Development of a P2D-based model for battery swelling prediction under mechanical constraints

Lithium-ion batteries (LIBs) for electric vehicles are typically assembled into modules with mechanical constraints that exert external pressure on individual cells to improve stability and performance. During operation, battery swelling behavior under mechanical constraint generates external pressure fluctuation that can lead to structural degradation, including electrode cracking, separator deformation, and accelerated side reactions. This ultimately increases the risk of safety issues such as internal short circuits and thermal runaway. While existing battery simulation models provide insights into the mechanisms of battery swelling, many overlook the influence of external mechanical pressure.
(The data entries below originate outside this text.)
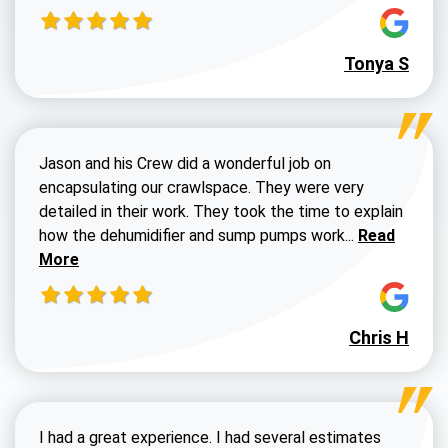
Tonya S
Jason and his Crew did a wonderful job on
encapsulating our crawlspace. They were very
detailed in their work. They took the time to explain
Read more a
how the dehumidifier and sump pumps work...
Read
More
Chris H
I had a great experience. I had several estimates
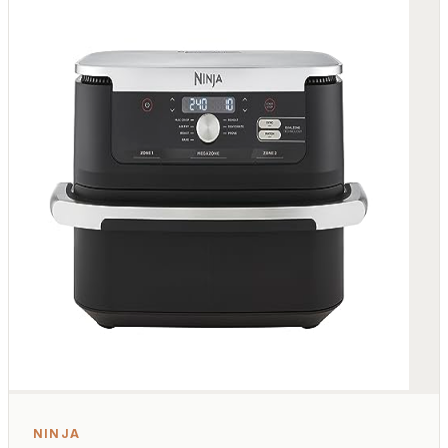
NINJA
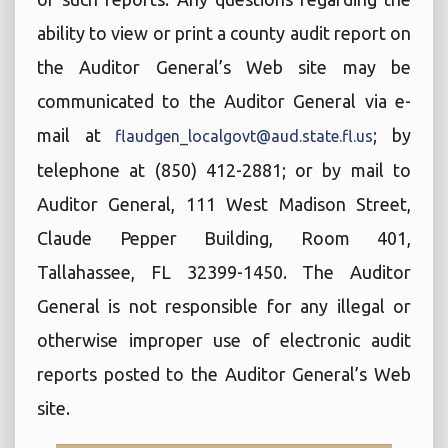
ability to view or print a county audit report on
the Auditor General’s Web site may be
communicated to the Auditor General via e-
mail at
; by
flaudgen_localgovt@aud.state.fl.us
telephone at (850) 412-2881; or by mail to
Auditor General, 111 West Madison Street,
Claude Pepper Building, Room 401,
Tallahassee, FL 32399-1450. The Auditor
General is not responsible for any illegal or
otherwise improper use of electronic audit
reports posted to the Auditor General’s Web
site.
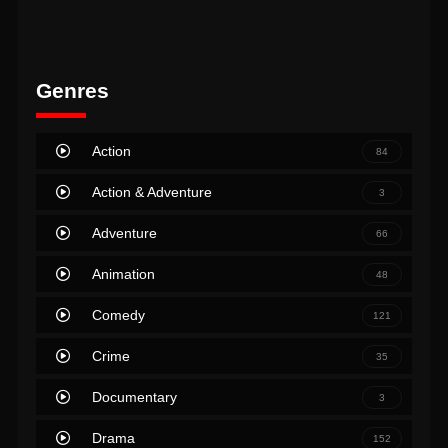
Genres
Action
84
Action & Adventure
3
Adventure
66
Animation
48
Comedy
121
Crime
35
Documentary
3
Drama
152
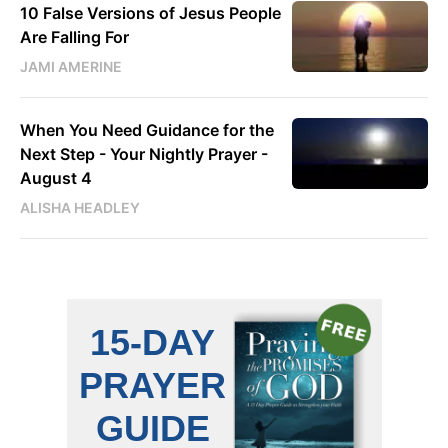
10 False Versions of Jesus People
Are Falling For
JAMI AMERINE
When You Need Guidance for the
Next Step - Your Nightly Prayer -
August 4
ALISHA HEADLEY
However, these effects should not be overlooked, as they impact the behavior of battery swelling. In this study, we present a pseudo-two-dimensional (P2D) model which integrates lithium ion transport dynamics with pressure-dependent parameters to enable swelling prediction of LIBs under mechanical constraints without requiring real-time sensors during operation. We found that the model predicts cell thickness changes during 1C discharge at 0.164 MPa with a mean absolute percentage error (MAPE) of 6.87% compared to experimental results. These findings bridge the gap in predicting changes in cell thickness under mechanical constraints. The approach in our study is crucial for the safety assessment of mechanically constrained battery systems.